Matanya mencari-cari. Ee... dia melihat ada seorang pemuda tidak dikenal didepannya.
"Kau siapa? Kaukah orangnya yang telah menyeretku?"
"Mati aku!" Suro Blondo keluarkan keringat dingin. Terbayang olehnya mulut Soma Sastra dapat menyemburkan lidah api. Sehingga diam-diam ia bergidik seram.
"Aku Suro Blondo, seorang kawan yang juga ingin menangkap orang yang telah mencuri Prisma Kristalmu."
"Heh... kawan?

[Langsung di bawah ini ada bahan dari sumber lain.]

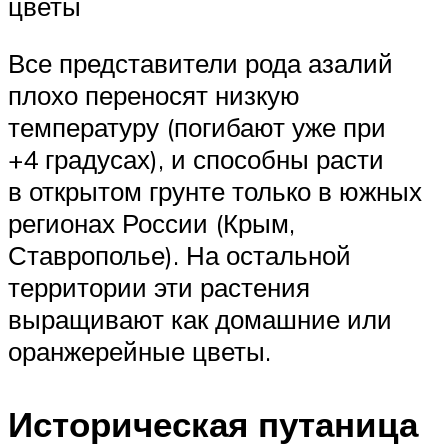
цветы
Все представители рода азалий
плохо переносят низкую
температуру (погибают уже при
+4 градусах), и способны расти
в открытом грунте только в южных
регионах России (Крым,
Ставрополье). На остальной
территории эти растения
выращивают как домашние или
оранжерейные цветы.
Историческая путаница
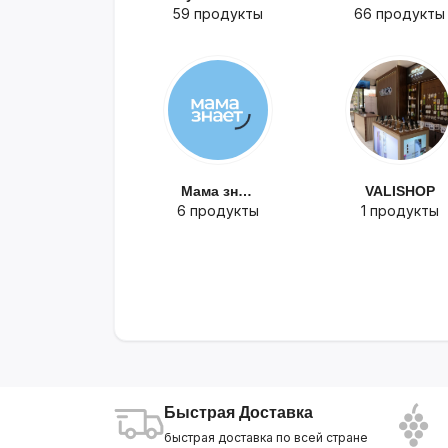
59 продукты
66 продукты
Мама знает
VALISHOP
6 продукты
1 продукты
Быстрая Доставка
быстрая доставка по всей стране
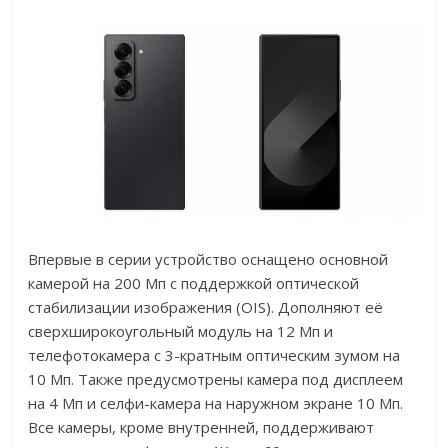
Впервые в серии устройство оснащено основной
камерой на 200 Мп с поддержкой оптической
стабилизации изображения (OIS). Дополняют её
сверхширокоугольный модуль на 12 Мп и
телефотокамера с 3-кратным оптическим зумом на
10 Мп. Также предусмотрены камера под дисплеем
на 4 Мп и селфи-камера на наружном экране 10 Мп.
Все камеры, кроме внутренней, поддерживают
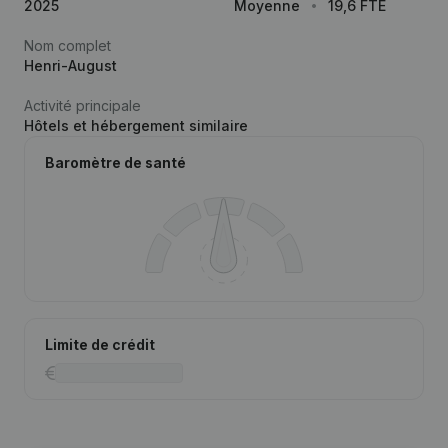
2025
Moyenne
19,6 FTE
Nom complet
Henri-August
Activité principale
Hôtels et hébergement similaire
Baromètre de santé
Limite de crédit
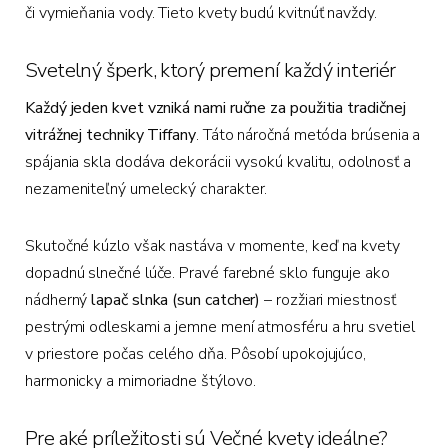
či vymieňania vody.
Tieto kvety budú kvitnúť navždy.
Svetelný šperk, ktorý premení každý interiér
Každý jeden kvet vzniká nami ručne za použitia tradičnej
vitrážnej techniky Tiffany
.
Táto náročná metóda brúsenia a
spájania skla dodáva dekorácii vysokú kvalitu,
odolnosť a
nezameniteľný umelecký charakter.
Skutočné kúzlo však nastáva v momente,
keď na kvety
dopadnú slnečné lúče.
Pravé farebné sklo funguje ako
nádherný
lapač slnka (sun catcher)
– rozžiari miestnosť
pestrými odleskami a jemne mení atmosféru a hru svetiel
v priestore počas celého dňa.
Pôsobí upokojujúco,
harmonicky a mimoriadne štýlovo.
Pre aké príležitosti sú Večné kvety ideálne?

Seingatku aku tidak punya kawan. Apakah kau bisa kupercaya?" Manusia Merah meragu.
"Harus. Kau harus percaya hanya padaku. Karena di dunia memang sangat jarang orang yang bisa dipercaya. Selain aku kau tidak punya kawan lagi. Musuhmu ada dimana-mana!"
"Hmm, begitukah?"
"Iya. Kulihat kau mempunyai kecerdikan yang lambat, kawan. Lihatlah aku juga begitu. Lihat tampangku pula... dimana-mana kau tidak akan pernah bertemu dengan orang sepertiku. Hanya manusia yang punya tampang sepertiku ini saja yang dapat menjadi kawanmu!" kata Suro Blondo sambil tertawa-tawa.
Cuping hidung Soma Sastra kembang kempis. Seakan ia mengendus dan berusaha mengenali lawan bicaranya. Setelah itu Manusia Merah ini tertawa ngakak.
Kini giliran Suro Blondo yang dibuat pontang-panting. Suara tawa manusia merah tidak ubahnya seperti rentetan halilintar yang Maha Dahsyat. Sungguhpun Suro Blondo telah menutup indra pendengarannya. Tetap saja pengaruh suara tawa itu membuat jantung dan isi kepalanya terguncang.
Pendekar Blo'on jatuh bangun. Kedua matanya telah berubah memerah karena menahan rasa sakit yang sangat.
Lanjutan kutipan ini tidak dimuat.